### How to complete this task
A faithful copy of every entry is the goal; keep the images out of it.

### Given data
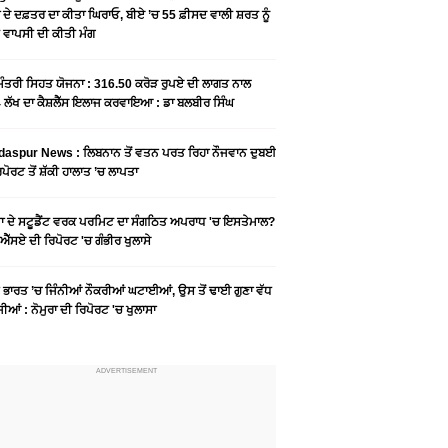
 ਦੇ ਦਫ਼ਤਰ ਦਾ ਕੀਤਾ ਘਿਰਾਓ, ਬੀਏ ’ਚ 55 ਫ਼ੀਸਦ ਵਾਲੀ ਸ਼ਰਤ ਨੂੰ
ਤ ਵਾਪਸੀ ਦੀ ਕੀਤੀ ਮੰਗ
 ਮੰਤਰੀ ਸਿਹਤ ਯੋਜਨਾ : 316.50 ਕਰੋੜ ਰੁਪਏ ਦੀ ਲਾਗਤ ਨਾਲ
 ਲੱਖ ਦਾ ਕੈਸ਼ਲੈੱਸ ਇਲਾਜ ਕਰਵਾਇਆ : ਡਾ ਬਲਬੀਰ ਸਿੰਘ
aspur News : ਲਿਬਨਾਨ ਤੋਂ ਵਤਨ ਪਰਤ ਰਿਹਾ ਨੌਜਵਾਨ ਦੁਬਈ
ੋਰਟ ਤੋਂ ਸ਼ੱਕੀ ਹਾਲਾਤ ’ਚ ਲਾਪਤਾ
ਡਾ ਦੇ ਸਟੂਡੈਂਟ ਵਰਕ ਪਰਮਿਟ ਦਾ ਸੰਗਠਿਤ ਅਪਰਾਧ 'ਚ ਇਸਤੇਮਾਲ?
ਐੱਸਏ ਦੀ ਰਿਪੋਰਟ 'ਚ ਗੰਭੀਰ ਖੁਲਾਸੇ
ੇ ਭਾਰਤ ’ਚ ਜਿੰਨੀਆਂ ਨੌਕਰੀਆਂ ਘਟਾਈਆਂ, ਉਸ ਤੋਂ ਢਾਈ ਗੁਣਾ ਵੱਧ
ੀਆਂ : ਨੋਮੁਰਾ ਦੀ ਰਿਪੋਰਟ 'ਚ ਖੁਲਾਸਾ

### Solution to the problem
 ਦੇ ਦਫ਼ਤਰ ਦਾ ਕੀਤਾ ਘਿਰਾਓ, ਬੀਏ ’ਚ 55 ਫ਼ੀਸਦ ਵਾਲੀ ਸ਼ਰਤ ਨੂੰ
ਤ ਵਾਪਸੀ ਦੀ ਕੀਤੀ ਮੰਗ
 ਮੰਤਰੀ ਸਿਹਤ ਯੋਜਨਾ : 316.50 ਕਰੋੜ ਰੁਪਏ ਦੀ ਲਾਗਤ ਨਾਲ
 ਲੱਖ ਦਾ ਕੈਸ਼ਲੈੱਸ ਇਲਾਜ ਕਰਵਾਇਆ : ਡਾ ਬਲਬੀਰ ਸਿੰਘ
aspur News : ਲਿਬਨਾਨ ਤੋਂ ਵਤਨ ਪਰਤ ਰਿਹਾ ਨੌਜਵਾਨ ਦੁਬਈ
ੋਰਟ ਤੋਂ ਸ਼ੱਕੀ ਹਾਲਾਤ ’ਚ ਲਾਪਤਾ
ਡਾ ਦੇ ਸਟੂਡੈਂਟ ਵਰਕ ਪਰਮਿਟ ਦਾ ਸੰਗਠਿਤ ਅਪਰਾਧ 'ਚ ਇਸਤੇਮਾਲ?
ਐੱਸਏ ਦੀ ਰਿਪੋਰਟ 'ਚ ਗੰਭੀਰ ਖੁਲਾਸੇ
ੇ ਭਾਰਤ ’ਚ ਜਿੰਨੀਆਂ ਨੌਕਰੀਆਂ ਘਟਾਈਆਂ, ਉਸ ਤੋਂ ਢਾਈ ਗੁਣਾ ਵੱਧ
ੀਆਂ : ਨੋਮੁਰਾ ਦੀ ਰਿਪੋਰਟ 'ਚ ਖੁਲਾਸਾ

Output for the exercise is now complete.